And yet, here they are, working in perfect harmony, one industry literally fuelling the other. It is an evil alliance of environmental destruction: the mass production of farmed fish, sent soaring across the skies in carbon-spewing aircraft, all in the name of profit and consumer convenience.

And now, Labour is standing proudly behind it.

Labour’s Awkward Embrace of Growth

The reality, of course, is that Reeves is not trolling anyone. She is simply stating a basic economic truth: Heathrow expansion will support jobs, trade, and exports. Scottish salmon farming—whatever one’s views on its environmental impact—is a world-leading industry that contributes billions to the economy.

But here’s the problem for Labour: many of its most committed activists do not believe in economic growth at all.

For years, Labour MPs (including the Prime Minister) denounced Heathrow expansion as an environmental catastrophe. The eco-left opposes big infrastructure projects, industry, and anything that remotely resembles capitalism. They dream of a world where people fly less, consume less, and stop industrial-scale food production altogether.

And yet, here is the Labour government making the case for a major infrastructure project on explicitly pro-business terms. Heathrow, they now argue, is essential for Britain’s exports, and salmon farming is an industry worth supporting. This is not the language of climate emergency and economic degrowth—this is the language of free market pragmatism.

Backlash from the Left

Predictably, the eco-wing of the party is outraged. Within hours of Reeves’ speech, activists, climate groups, and Twitter’s usual suspects lined up to denounce Labour’s “corporate sellout”.

The government has now managed to alienate the very people who thought they were finally getting the greenest, most progressive Labour administration in history. What they are getting instead is a party that, when faced with a choice between ideological purity and economic reality, has chosen the latter.

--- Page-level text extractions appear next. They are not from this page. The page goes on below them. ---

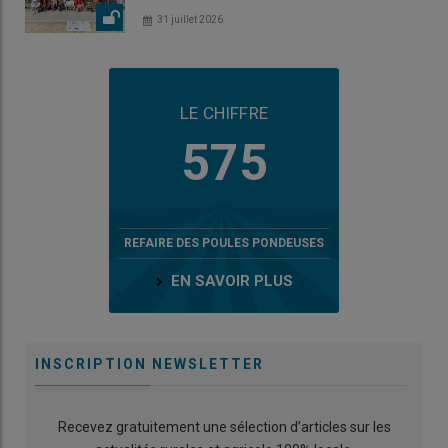
31 juillet 2026
LE CHIFFRE
575
REFAIRE DES POULES PONDEUSES
EN SAVOIR PLUS
INSCRIPTION NEWSLETTER
Recevez gratuitement une sélection d’articles sur les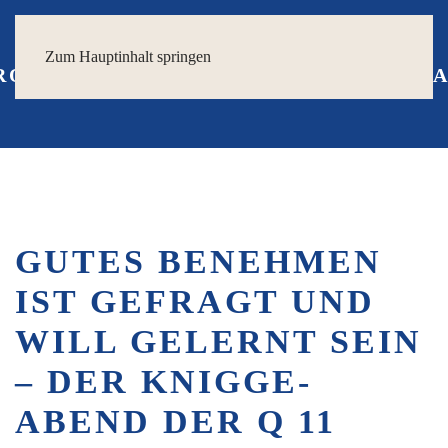
Zum Hauptinhalt springen
GUTES BENEHMEN
IST GEFRAGT UND
WILL GELERNT SEIN
– DER KNIGGE-
ABEND DER Q 11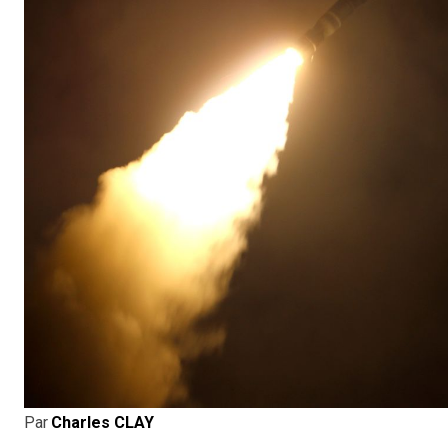
Par
Charles CLAY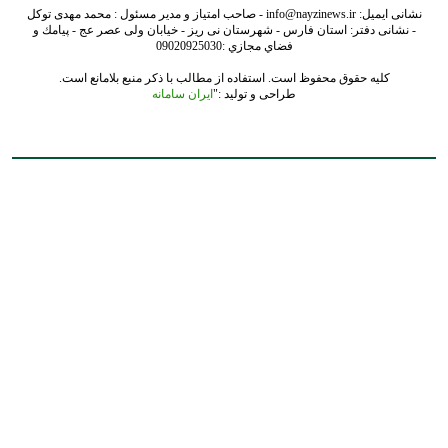
نشانی ایمیل: info@nayzinews.ir - صاحب امتیاز و مدیر مسئول : محمد مهدی توکل
- نشانی دفتر: استان فارس - شهرستان نی ریز - خیابان ولی عصر عج - پيامك و
فضاي مجازي :09020925030
کلیه حقوق محفوظ است. استفاده از مطالب با ذکر منبع بلامانع است.
طراحی و تولید :"
ایران سامانه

The Real Question: Does Labour Believe in Anything?

Labour’s problem is not just a handful of angry activists. It is that the party has spent years promising different things to different people—and now those contradictions are becoming impossible to manage.

It wants to be pro-business, but also the party of radical climate action.
It wants to support exports, but also hates the industries that make them possible.
It wants economic growth, but doesn’t want to offend the people who think growth itself is a problem.

The Heathrow-salmon defence is just the first in a long series of uncomfortable compromises Labour will have to make. Reeves and Starmer may try to frame themselves as economic realists, but the more they lean into trade, infrastructure, and industry, the more they risk losing the very people who thought they were voting for a government of radical environmental action.

For now, though, the salmon will keep flying out of Heathrow, the eco-left will continue to rage, and Labour will find itself increasingly caught between the economy it needs and the activists it no longer wants to admit it has outgrown.